# TASK DIRECTIONS:
Within the data below, copy each line where the string "week" is found.

Structured page parsing data:

- - - - - - -

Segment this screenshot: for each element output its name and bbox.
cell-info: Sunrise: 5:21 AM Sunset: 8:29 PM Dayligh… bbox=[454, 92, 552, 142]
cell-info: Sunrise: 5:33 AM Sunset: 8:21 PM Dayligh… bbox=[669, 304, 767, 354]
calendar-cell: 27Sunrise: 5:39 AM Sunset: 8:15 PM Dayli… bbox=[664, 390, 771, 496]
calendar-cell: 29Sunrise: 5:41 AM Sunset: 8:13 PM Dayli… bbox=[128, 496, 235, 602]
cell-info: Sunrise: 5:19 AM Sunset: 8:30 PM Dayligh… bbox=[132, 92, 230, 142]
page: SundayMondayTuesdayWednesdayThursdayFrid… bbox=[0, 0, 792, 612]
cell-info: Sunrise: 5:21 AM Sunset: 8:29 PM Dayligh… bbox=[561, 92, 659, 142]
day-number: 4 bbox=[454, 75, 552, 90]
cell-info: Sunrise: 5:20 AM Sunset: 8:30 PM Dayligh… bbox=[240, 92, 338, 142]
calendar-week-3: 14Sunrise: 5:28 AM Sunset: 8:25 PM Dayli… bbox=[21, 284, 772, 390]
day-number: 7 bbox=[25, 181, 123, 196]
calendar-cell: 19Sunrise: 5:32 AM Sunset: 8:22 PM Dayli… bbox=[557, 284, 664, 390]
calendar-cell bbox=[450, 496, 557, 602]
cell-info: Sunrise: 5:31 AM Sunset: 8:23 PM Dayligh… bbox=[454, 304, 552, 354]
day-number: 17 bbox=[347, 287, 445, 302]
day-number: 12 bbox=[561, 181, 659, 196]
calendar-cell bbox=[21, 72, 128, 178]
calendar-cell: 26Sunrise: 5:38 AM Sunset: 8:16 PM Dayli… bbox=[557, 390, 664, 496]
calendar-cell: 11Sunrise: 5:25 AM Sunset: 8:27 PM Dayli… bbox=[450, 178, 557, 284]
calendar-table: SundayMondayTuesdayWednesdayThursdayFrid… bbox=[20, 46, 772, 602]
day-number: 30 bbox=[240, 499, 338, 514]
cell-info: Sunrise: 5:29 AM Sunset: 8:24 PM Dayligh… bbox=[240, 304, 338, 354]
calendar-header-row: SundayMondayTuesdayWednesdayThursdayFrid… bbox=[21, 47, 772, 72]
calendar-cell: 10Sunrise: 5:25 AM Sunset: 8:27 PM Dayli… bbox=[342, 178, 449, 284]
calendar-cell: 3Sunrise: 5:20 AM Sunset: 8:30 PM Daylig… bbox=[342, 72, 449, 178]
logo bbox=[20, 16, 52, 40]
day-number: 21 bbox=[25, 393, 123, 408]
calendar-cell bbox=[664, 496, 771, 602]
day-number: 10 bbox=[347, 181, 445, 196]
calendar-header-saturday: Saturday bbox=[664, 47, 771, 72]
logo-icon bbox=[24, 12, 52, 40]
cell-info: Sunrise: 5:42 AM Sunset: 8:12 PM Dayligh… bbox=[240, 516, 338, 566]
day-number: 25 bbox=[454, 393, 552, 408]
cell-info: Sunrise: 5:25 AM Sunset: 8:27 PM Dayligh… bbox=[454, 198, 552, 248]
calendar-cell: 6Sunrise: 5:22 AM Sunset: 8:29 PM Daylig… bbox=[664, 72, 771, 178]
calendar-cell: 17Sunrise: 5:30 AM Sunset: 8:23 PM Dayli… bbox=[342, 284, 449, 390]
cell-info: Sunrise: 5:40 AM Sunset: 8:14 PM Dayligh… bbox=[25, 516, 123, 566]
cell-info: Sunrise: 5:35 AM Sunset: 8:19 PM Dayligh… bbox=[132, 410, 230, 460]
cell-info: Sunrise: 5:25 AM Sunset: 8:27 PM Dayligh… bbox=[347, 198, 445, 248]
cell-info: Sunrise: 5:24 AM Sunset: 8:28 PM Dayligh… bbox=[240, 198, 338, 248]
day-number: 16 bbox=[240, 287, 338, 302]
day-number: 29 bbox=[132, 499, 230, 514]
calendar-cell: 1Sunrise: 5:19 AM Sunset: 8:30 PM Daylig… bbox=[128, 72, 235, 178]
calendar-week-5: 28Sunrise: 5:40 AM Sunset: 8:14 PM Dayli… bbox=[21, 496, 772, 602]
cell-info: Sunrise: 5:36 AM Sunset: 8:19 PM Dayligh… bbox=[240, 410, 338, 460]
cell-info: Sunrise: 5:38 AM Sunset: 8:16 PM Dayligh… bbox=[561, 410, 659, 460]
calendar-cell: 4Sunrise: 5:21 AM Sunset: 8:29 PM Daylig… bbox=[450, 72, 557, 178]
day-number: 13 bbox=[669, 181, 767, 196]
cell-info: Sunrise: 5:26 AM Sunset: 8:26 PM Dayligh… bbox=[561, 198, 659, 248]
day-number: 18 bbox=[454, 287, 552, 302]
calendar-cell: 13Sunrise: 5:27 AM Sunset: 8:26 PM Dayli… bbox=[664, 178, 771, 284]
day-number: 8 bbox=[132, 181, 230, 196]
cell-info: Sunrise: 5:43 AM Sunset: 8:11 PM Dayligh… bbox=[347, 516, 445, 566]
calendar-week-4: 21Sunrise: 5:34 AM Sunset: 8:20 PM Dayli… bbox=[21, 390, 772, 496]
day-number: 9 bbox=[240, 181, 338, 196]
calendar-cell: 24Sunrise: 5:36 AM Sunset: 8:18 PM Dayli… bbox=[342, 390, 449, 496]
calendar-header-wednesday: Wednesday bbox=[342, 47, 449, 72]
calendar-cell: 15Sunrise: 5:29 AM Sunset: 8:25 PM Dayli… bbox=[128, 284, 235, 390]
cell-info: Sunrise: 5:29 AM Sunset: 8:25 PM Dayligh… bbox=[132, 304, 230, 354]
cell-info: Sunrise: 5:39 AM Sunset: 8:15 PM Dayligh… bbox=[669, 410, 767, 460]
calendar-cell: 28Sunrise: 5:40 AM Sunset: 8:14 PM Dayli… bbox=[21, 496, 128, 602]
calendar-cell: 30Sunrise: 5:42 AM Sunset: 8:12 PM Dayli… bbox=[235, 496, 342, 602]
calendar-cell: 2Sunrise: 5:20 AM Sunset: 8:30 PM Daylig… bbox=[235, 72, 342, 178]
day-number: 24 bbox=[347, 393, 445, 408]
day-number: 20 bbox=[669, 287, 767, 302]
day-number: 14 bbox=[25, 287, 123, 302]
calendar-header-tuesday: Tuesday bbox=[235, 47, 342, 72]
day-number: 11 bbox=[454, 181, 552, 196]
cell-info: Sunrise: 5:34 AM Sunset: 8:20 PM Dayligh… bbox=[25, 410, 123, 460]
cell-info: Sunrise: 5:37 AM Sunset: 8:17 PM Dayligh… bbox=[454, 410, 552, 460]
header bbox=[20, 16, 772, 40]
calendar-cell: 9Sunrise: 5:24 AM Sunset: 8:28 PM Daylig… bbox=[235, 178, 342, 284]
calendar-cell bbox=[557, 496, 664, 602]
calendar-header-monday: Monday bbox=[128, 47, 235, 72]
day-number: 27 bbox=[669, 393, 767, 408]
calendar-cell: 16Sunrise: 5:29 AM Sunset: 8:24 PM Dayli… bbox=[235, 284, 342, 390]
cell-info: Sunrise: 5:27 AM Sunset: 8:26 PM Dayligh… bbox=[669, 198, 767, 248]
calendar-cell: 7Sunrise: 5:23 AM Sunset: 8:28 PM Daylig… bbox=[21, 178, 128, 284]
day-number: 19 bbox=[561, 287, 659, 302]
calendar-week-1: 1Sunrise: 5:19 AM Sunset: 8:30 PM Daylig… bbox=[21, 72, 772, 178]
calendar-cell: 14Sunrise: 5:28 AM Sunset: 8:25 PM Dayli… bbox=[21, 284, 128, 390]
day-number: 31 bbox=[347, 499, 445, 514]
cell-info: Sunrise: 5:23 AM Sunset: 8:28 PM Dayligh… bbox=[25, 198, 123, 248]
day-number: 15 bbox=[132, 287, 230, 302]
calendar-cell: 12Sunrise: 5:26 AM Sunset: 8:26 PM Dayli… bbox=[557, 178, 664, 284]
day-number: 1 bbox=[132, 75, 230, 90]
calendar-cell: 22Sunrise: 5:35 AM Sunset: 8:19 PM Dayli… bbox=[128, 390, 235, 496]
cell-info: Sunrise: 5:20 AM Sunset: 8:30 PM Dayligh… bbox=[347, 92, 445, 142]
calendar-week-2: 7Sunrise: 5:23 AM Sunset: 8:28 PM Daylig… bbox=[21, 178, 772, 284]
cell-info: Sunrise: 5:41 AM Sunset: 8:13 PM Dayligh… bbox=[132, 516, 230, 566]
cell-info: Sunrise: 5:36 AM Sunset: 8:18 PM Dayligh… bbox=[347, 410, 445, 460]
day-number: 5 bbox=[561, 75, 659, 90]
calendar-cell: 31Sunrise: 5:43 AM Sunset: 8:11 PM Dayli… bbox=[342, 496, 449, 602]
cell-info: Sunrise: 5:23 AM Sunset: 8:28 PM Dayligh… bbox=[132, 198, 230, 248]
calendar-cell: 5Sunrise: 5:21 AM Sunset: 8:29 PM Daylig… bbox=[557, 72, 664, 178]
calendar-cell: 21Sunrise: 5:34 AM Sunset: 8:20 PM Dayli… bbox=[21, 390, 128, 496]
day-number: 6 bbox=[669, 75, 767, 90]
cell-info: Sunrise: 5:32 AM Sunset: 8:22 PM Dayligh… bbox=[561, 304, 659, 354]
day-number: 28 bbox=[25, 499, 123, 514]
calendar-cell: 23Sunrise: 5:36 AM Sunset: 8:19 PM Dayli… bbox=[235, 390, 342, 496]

- - - - - - -

# RESPONSE BOX:
calendar-week-3: 14Sunrise: 5:28 AM Sunset: 8:25 PM Dayli… bbox=[21, 284, 772, 390]
calendar-week-5: 28Sunrise: 5:40 AM Sunset: 8:14 PM Dayli… bbox=[21, 496, 772, 602]
calendar-week-4: 21Sunrise: 5:34 AM Sunset: 8:20 PM Dayli… bbox=[21, 390, 772, 496]
calendar-week-1: 1Sunrise: 5:19 AM Sunset: 8:30 PM Daylig… bbox=[21, 72, 772, 178]
calendar-week-2: 7Sunrise: 5:23 AM Sunset: 8:28 PM Daylig… bbox=[21, 178, 772, 284]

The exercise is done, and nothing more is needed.